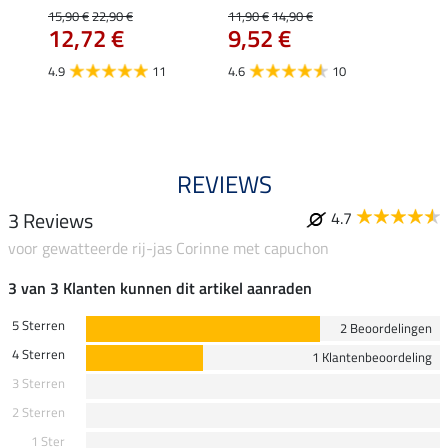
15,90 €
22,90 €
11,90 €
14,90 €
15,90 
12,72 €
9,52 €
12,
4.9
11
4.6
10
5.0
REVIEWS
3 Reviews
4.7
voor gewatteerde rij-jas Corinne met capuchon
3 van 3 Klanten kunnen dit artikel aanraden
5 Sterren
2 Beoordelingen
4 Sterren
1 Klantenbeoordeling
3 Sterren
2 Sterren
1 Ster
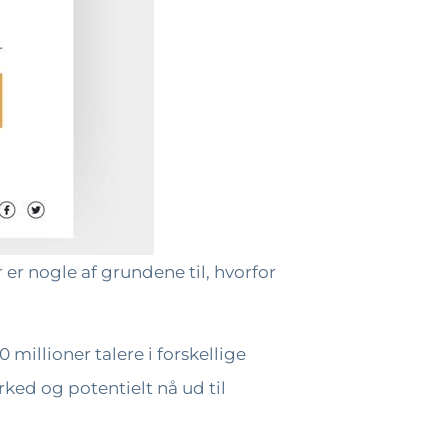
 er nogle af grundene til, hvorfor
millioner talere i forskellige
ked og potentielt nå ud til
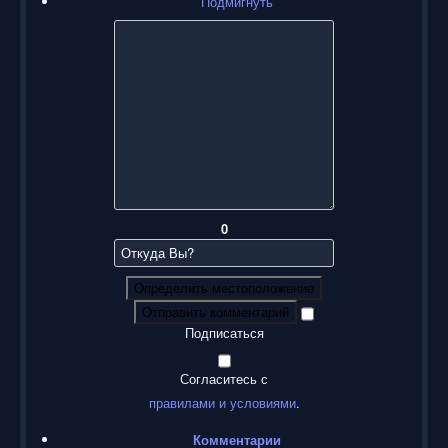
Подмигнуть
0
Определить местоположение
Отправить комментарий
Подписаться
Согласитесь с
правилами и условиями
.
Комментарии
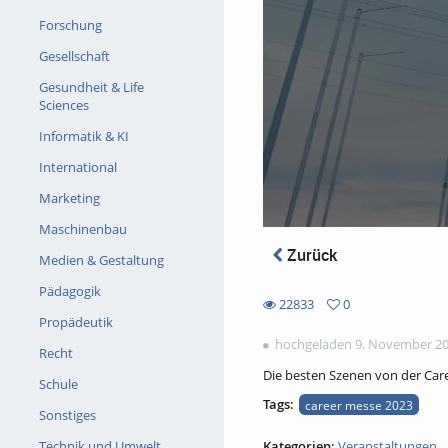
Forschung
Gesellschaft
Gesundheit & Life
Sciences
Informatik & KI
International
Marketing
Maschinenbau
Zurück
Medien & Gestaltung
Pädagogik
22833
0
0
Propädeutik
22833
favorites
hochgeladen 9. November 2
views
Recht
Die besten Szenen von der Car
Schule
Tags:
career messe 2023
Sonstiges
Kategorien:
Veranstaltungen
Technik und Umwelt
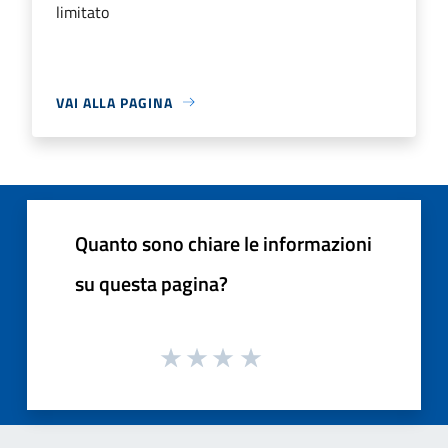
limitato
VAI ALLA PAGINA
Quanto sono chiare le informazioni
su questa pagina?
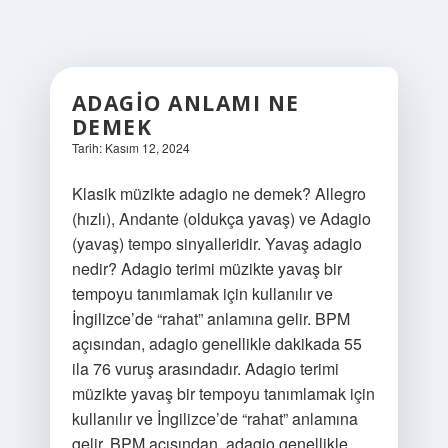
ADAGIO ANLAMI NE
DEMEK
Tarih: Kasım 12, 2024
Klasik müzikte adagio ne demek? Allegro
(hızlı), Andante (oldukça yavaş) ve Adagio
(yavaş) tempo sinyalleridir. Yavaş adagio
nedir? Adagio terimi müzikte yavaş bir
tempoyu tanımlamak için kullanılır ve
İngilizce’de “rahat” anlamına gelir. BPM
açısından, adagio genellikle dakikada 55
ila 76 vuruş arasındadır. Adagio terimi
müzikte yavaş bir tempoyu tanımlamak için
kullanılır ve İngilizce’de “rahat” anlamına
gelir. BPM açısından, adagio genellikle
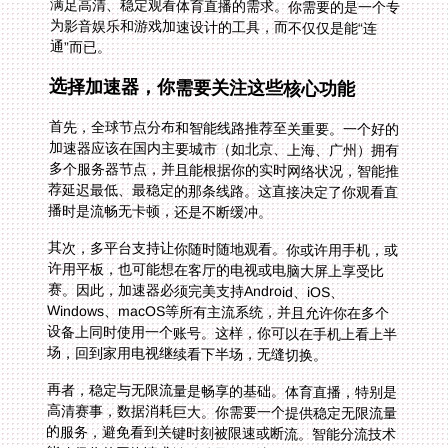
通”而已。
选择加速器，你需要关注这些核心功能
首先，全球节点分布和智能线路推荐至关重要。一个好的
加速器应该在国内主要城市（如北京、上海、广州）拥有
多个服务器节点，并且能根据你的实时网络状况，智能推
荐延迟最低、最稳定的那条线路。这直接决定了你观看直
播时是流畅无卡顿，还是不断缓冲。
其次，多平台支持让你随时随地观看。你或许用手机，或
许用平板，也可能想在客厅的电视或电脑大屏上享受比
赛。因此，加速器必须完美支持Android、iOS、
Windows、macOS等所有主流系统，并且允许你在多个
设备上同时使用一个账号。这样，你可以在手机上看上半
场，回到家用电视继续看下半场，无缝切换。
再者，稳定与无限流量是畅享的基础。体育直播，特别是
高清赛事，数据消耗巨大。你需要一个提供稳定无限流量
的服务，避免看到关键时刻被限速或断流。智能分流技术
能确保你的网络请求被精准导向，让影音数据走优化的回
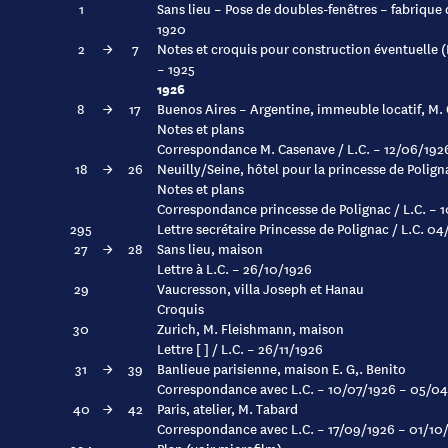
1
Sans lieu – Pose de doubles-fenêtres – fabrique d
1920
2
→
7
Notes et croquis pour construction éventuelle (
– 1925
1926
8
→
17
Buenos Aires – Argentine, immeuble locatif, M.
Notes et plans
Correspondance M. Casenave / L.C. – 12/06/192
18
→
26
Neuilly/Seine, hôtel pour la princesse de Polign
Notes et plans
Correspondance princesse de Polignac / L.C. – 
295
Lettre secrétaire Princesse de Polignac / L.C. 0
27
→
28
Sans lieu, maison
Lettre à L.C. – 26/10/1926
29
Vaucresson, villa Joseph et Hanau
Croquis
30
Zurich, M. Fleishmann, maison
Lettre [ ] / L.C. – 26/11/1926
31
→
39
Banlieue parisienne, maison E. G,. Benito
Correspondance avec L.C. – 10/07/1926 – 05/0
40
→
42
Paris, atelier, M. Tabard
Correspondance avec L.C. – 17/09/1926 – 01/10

--

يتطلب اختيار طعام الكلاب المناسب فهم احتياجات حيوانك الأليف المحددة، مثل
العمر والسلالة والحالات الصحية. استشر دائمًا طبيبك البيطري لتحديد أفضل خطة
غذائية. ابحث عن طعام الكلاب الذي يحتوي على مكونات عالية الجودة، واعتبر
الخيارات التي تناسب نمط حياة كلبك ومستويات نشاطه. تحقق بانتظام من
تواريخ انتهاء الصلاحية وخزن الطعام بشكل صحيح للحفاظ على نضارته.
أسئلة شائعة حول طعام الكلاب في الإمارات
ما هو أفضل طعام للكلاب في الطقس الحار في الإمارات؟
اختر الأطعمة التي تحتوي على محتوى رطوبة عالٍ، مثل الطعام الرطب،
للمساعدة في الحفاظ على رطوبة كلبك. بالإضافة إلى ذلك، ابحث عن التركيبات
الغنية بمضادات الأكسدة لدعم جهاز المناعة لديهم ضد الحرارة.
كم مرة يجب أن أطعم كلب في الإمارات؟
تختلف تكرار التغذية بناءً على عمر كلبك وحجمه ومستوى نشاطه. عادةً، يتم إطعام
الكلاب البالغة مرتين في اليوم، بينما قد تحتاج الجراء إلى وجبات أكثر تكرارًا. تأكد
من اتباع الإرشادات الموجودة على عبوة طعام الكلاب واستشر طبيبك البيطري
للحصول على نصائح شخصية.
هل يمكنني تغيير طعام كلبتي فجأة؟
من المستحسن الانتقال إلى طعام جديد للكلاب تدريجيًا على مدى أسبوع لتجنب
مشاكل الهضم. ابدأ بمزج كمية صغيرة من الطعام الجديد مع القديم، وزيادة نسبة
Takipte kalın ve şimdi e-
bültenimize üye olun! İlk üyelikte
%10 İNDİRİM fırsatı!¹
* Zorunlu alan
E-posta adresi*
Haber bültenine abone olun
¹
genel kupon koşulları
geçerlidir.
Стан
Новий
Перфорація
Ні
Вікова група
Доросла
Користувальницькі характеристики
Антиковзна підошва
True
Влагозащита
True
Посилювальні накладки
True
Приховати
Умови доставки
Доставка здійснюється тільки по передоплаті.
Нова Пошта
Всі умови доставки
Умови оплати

**What the exercise asks**
If a line in the entries holds the string "Lettre", copy it.

**Solution for this exercise**
Lettre secrétaire Princesse de Polignac / L.C. 0
Lettre à L.C. – 26/10/1926
Lettre [ ] / L.C. – 26/11/1926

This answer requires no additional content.